### The data
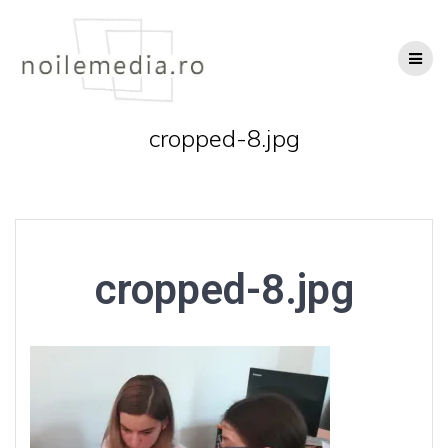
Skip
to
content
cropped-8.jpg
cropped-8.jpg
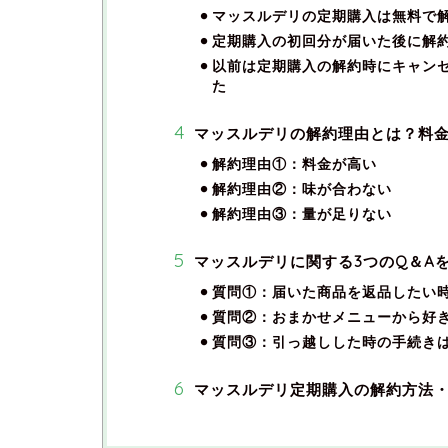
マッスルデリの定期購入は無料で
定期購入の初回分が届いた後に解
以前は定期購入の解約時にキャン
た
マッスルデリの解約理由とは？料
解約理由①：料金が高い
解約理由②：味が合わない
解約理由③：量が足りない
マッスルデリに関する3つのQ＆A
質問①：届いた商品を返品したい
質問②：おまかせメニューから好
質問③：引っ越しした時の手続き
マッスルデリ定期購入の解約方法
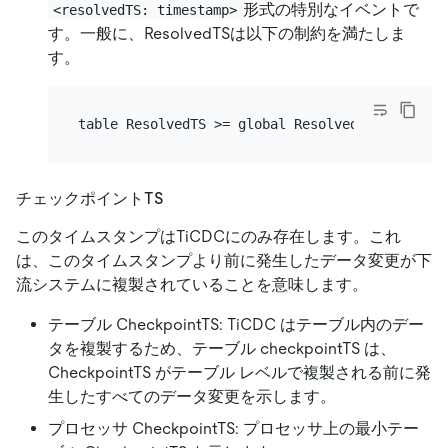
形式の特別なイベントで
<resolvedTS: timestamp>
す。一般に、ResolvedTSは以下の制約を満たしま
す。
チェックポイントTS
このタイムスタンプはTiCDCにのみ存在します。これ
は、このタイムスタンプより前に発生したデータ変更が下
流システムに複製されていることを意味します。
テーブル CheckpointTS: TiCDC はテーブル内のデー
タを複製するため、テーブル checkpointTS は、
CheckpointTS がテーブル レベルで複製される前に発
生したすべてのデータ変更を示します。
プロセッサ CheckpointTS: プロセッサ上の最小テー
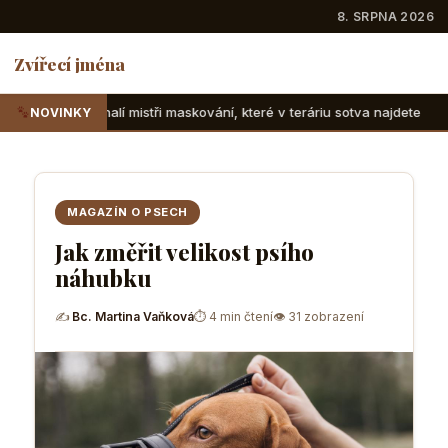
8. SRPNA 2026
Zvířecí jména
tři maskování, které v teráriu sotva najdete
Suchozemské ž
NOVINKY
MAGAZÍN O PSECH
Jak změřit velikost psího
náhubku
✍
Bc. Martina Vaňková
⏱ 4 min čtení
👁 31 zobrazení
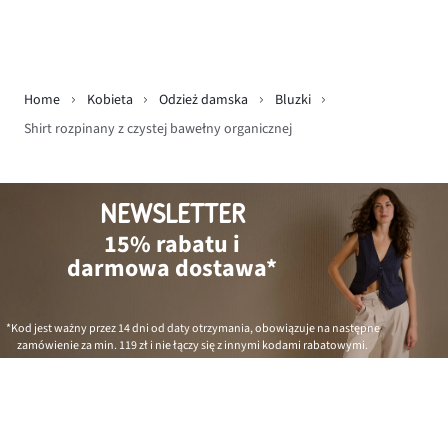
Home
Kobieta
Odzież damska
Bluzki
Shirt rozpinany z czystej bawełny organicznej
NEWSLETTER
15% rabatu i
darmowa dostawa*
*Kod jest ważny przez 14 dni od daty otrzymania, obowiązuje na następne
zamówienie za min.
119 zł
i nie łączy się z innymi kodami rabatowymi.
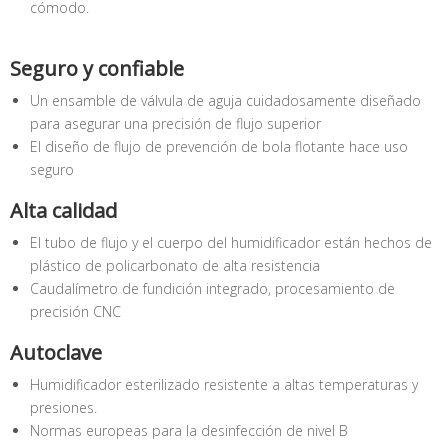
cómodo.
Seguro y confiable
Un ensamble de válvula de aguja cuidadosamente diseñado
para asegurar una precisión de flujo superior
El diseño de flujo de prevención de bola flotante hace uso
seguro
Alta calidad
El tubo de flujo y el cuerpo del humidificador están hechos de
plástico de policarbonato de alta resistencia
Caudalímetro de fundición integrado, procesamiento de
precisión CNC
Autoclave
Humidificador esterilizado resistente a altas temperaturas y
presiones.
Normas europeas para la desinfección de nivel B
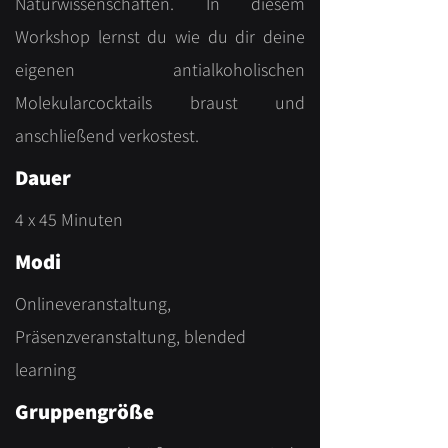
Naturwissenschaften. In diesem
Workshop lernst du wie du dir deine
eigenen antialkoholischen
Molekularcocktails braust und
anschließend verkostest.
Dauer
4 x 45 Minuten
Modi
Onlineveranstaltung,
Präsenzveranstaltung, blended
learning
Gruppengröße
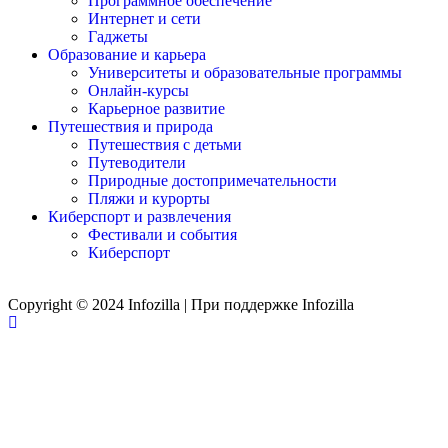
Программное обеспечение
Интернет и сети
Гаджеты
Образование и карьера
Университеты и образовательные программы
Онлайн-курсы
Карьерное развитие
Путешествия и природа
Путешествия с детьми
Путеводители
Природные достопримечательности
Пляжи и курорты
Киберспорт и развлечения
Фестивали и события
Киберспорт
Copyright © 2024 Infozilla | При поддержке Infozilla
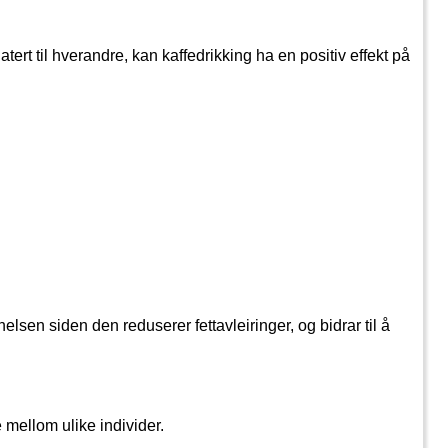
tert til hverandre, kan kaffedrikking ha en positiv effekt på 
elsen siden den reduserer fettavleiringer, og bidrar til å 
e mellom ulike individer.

### About this exercise
Extract, word for word, every line from the one holding "Киберспорт и развлечения" through the closing line of the data above. Do not include any pictures.

### Finished exercise
Киберспорт и развлечения
Фестивали и события
Киберспорт
Copyright © 2024 Infozilla | При поддержке Infozilla
tert til hverandre, kan kaffedrikking ha en positiv effekt på 
elsen siden den reduserer fettavleiringer, og bidrar til å 
e mellom ulike individer.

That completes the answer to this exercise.